**WHAT TO PRODUCE:** Which lines of the data below contain "Máquinas"? Please show them all.

**DATA TO PROCESS:**
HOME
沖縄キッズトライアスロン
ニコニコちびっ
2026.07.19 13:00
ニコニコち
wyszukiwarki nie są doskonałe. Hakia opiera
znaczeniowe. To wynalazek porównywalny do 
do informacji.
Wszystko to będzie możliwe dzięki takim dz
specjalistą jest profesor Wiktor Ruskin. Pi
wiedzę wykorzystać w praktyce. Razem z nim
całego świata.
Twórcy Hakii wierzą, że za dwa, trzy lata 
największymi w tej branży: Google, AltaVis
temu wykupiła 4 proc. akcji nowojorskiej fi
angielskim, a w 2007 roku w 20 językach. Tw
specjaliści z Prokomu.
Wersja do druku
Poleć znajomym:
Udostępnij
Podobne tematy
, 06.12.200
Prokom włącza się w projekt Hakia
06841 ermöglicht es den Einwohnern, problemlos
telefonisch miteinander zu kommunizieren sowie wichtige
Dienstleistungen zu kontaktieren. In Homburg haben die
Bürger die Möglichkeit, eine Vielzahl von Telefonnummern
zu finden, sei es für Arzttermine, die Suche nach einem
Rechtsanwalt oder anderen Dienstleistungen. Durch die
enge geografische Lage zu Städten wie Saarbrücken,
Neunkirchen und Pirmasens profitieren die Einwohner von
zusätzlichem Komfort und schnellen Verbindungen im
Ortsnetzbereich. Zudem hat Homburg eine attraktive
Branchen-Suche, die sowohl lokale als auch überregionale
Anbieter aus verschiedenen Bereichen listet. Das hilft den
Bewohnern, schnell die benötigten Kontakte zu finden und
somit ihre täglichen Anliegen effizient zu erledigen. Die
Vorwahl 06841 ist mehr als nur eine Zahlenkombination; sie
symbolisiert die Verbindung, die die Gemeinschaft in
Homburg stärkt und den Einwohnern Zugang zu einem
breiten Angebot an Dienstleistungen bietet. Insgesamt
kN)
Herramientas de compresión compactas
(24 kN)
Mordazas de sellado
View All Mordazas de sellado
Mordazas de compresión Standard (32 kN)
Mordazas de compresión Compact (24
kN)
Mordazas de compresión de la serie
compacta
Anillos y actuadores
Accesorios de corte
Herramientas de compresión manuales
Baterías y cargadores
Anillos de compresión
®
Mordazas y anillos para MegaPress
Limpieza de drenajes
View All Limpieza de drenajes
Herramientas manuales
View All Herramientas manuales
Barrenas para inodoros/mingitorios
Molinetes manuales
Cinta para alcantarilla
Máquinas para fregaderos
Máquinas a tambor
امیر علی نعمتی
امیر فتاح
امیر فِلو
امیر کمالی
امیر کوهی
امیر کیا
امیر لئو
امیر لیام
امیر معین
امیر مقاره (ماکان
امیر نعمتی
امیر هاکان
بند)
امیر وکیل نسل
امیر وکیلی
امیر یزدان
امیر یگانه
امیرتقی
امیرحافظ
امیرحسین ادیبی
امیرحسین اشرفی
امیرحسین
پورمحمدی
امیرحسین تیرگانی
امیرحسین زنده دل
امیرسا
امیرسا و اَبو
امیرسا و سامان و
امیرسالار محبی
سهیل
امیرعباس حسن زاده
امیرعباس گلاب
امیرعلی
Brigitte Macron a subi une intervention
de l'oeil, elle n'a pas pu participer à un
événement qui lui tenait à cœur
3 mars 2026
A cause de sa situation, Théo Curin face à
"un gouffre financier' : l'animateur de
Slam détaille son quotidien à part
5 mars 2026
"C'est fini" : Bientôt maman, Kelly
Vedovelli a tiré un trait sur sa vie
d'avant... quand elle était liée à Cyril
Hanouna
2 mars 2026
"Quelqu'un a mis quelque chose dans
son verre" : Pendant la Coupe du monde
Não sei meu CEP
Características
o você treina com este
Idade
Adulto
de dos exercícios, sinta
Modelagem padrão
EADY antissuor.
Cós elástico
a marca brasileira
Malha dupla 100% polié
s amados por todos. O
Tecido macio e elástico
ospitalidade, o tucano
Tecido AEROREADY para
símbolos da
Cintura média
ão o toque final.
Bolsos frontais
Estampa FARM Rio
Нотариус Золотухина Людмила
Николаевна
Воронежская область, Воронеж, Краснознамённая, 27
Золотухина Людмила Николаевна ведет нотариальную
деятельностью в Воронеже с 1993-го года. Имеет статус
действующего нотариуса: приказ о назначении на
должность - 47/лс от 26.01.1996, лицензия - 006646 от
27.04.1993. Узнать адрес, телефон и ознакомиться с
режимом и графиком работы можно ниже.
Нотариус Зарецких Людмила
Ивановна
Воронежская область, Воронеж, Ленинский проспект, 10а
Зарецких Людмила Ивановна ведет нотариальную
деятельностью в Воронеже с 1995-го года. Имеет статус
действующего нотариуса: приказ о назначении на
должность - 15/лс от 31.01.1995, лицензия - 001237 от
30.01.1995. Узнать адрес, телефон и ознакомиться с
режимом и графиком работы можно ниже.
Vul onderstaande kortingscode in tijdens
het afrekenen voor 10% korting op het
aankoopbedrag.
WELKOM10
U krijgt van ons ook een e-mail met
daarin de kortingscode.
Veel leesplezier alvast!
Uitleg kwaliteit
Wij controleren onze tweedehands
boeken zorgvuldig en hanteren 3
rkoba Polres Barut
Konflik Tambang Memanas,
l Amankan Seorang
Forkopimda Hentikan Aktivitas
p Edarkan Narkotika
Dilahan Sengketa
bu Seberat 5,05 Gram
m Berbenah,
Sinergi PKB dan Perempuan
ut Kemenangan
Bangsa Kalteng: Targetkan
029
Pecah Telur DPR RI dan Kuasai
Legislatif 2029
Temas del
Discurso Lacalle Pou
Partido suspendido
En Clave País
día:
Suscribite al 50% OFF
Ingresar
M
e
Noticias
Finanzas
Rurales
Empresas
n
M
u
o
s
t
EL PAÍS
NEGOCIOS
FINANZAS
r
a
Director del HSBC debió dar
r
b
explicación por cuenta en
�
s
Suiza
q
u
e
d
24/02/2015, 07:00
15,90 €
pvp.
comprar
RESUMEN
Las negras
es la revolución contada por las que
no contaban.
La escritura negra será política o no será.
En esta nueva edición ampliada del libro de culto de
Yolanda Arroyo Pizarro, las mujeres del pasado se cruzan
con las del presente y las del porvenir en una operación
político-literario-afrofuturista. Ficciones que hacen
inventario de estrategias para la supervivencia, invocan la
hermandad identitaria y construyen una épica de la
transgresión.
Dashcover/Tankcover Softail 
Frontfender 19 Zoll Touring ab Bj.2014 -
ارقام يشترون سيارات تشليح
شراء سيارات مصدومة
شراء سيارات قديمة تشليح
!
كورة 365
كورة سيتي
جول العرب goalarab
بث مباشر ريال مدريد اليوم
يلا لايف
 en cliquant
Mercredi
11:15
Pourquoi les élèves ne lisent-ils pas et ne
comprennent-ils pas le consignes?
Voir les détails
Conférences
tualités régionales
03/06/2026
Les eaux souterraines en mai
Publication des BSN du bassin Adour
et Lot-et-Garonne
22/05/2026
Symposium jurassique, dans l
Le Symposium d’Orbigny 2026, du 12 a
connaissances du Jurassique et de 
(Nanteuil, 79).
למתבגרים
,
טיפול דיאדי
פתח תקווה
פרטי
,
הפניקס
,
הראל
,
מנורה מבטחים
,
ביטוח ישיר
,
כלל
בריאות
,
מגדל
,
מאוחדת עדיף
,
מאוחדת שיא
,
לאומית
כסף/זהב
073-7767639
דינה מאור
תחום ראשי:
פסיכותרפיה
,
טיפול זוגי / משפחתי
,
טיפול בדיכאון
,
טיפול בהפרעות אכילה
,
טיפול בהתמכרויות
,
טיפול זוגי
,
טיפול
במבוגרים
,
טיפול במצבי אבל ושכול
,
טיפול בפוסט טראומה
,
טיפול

**TASK RESULT:**
Máquinas para fregaderos
Máquinas a tambor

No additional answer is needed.